À Pékin, des centaines de personnes ont marché en ramassant des ordures, a indiqué Christian Teriete, de l'association Global Campaign for Climate Action. Plus de 30 000 étudiants de quelque 200 universités ont lancé un programme national appelant à agir contre le changement climatique, notamment par le ramassage de déchets. En Australie, des manifestations pour promouvoir la bicyclette, planter des arbres, partager des conseils de jardinage bio et écouter des conférences sur la réduction des émissions de gaz à effet de serre ont marqué la journée.
Les îles du Pacifique n'étaient pas en reste : opération « sans voiture » à Tonga, bicyclette en
Papouasie Nouvelle-Guinée, arbres plantés aux Fidji.
Cet appel aux citoyens intervient alors que les efforts des Nations unies pour parvenir à un accord international de lutte contre le changement climatique sont dans l'impasse. Samedi, les deux plus gros pollueurs de la planète, les États-Unis et la Chine, se sont renvoyé la responsabilité de l'absence de réelle avancée dans les négociations sur le climat, jetant une ombre sur le prochain rendez-vous de Cancun censé réparer l'échec de Copenhague. Le tableau n'était toutefois pas complètement noir à Tianjin, en Chine, au dernier jour d'une semaine de négociations, dernière ligne droite avant la réunion mexicaine (29 novembre au 10 décembre).
Les discussions de « cette semaine nous ont rapprochés d'un ensemble structuré de décisions qui peuvent faire l'objet d'un accord à Cancun », a déclaré la responsable en chef du climat à l'ONU, Christiana Figueres.

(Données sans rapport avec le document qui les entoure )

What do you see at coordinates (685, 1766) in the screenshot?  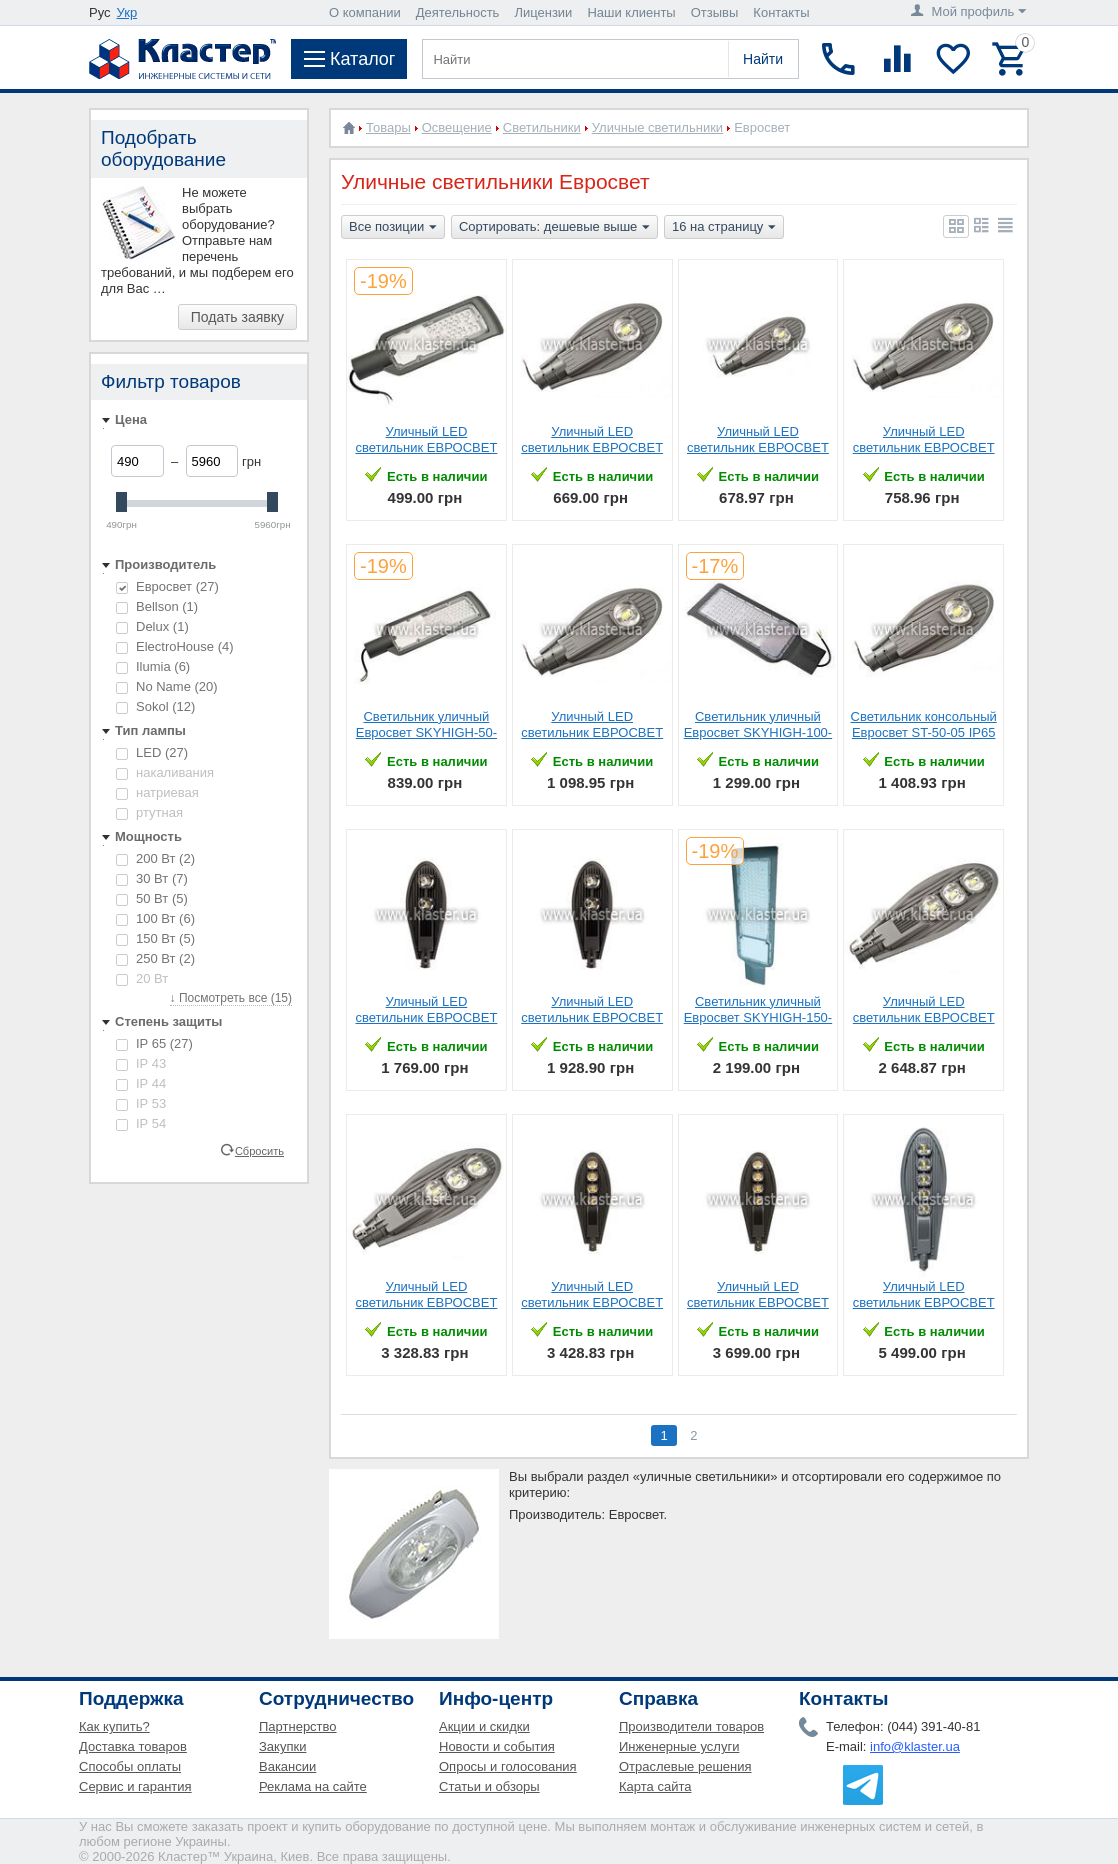 I see `Отраслевые решения` at bounding box center [685, 1766].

Les organisateurs de la Journée mondiale citoyenne sur le climat craignaient que les gens ne soient découragés par cette inaction politique, mais c'est le contraire qui s'est produit, estime Bill McKibben, cofondateur de 350.org.
Le chiffre « 350 » est une allusion à la concentration de CO2 dans l'atmosphère : 350 parties par million, un chiffre à ne pas dépasser pour éviter une hausse de la température ingérable, selon certains scientifiques.